Man was created to exist forever. He will either exist eternally separated from God by sin, or in union with God through forgiveness and salvation. To be eternally separated from God is Hell. To be eternally in union with Him is eternal life. Heaven and Hell are places of eternal existence.

John 3:16; John 2:25; John 5:11-13; Romans 6:23; Revelation 20:15; 1 John 5:11-12; Matthew 25:31-46


Jesus Christ is the Son of God. He is co-equal with the Father. Jesus lived a sinless human life and offered Himself as the perfect sacrifice for the sins of all men by dying on a cross. He arose from the dead after three days to demonstrate His power over sin and death. He ascended to Heavens glory and will return again to earth to reign as King of kings, and Lord of lords.
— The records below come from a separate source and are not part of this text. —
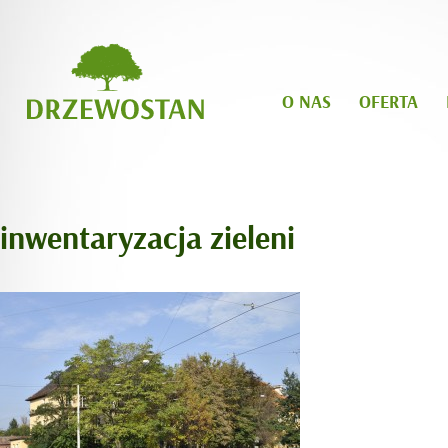
O NAS
OFERTA
inwentaryzacja zieleni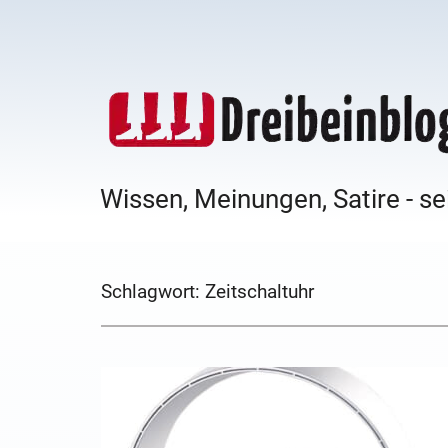
Wissen, Meinungen, Satire - se
Schlagwort:
Zeitschaltuhr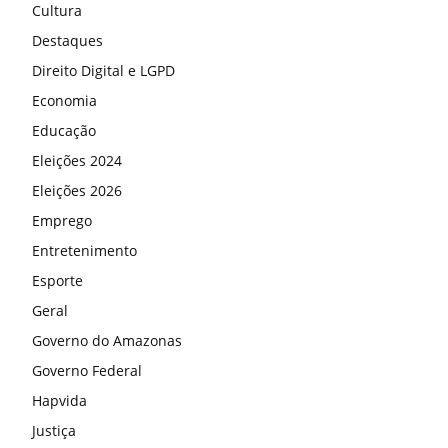
Cultura
Destaques
Direito Digital e LGPD
Economia
Educação
Eleições 2024
Eleições 2026
Emprego
Entretenimento
Esporte
Geral
Governo do Amazonas
Governo Federal
Hapvida
Justiça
Matthew 1:22,23; Isaiah 9:6; John 1:1-5, 14:10-30; Hebrews 4:14,15; 1 Corinthians 15:3,4; Romans 1:3,4; Acts 1:9-11; 1 Timothy 6:14,15; Titus 2:13


Salvation is a gift from God to man. Man can never make up for his sin by self-improvement or good works. Only by trusting in Jesus Christ as God's offer of forgiveness can man be saved from sins’ penalty. Eternal life begins the moment one receives Jesus Christ into his life by faith.

Romans 6:23; Ephesians 2:8,9; John 14:6, 1:12; Titus 3:5; Galatians 3:26; Romans 5:1


Because God gives man eternal life through Jesus Christ, the believer is secure in salvation for eternity. Salvation is maintained by the grace and power of God, not by the self-effort of the Christian. It is the grace and keeping power of God that gives this security.

John 10:29; 2 Timothy 1:12; Hebrews 7:25; 10:10,14; 1 Peter 1:3-5


The Holy Spirit is equal with the Father and the Son as God. He is present in the world to make men aware of their need for Jesus Christ. He also lives in every Christian from the moment of salvation. He provides the Christian with power for living, understanding of spiritual truth, and guidance in doing what is right. The Christian seeks to live under His control daily.

2 Corinthians 3:17; John 16:7-13, 14:16,17; Acts 1:8; 1 Corinthians 2:12, 3:16; Ephesians 1:13; Galatians 5:25; Ephesians 5:1


The Bible is God's word to all men. It was written by human authors, under the supernatural guidance of the Holy Spirit. It is the supreme source of truth for Christian beliefs and living. Because it is inspired by God, it is truth without any mixture of error.

2 Timothy 3:16; 2 Peter 1:20,21; 2 Timothy 1:13; Psalm 119:105,160, 12:6; Proverbs 30:5)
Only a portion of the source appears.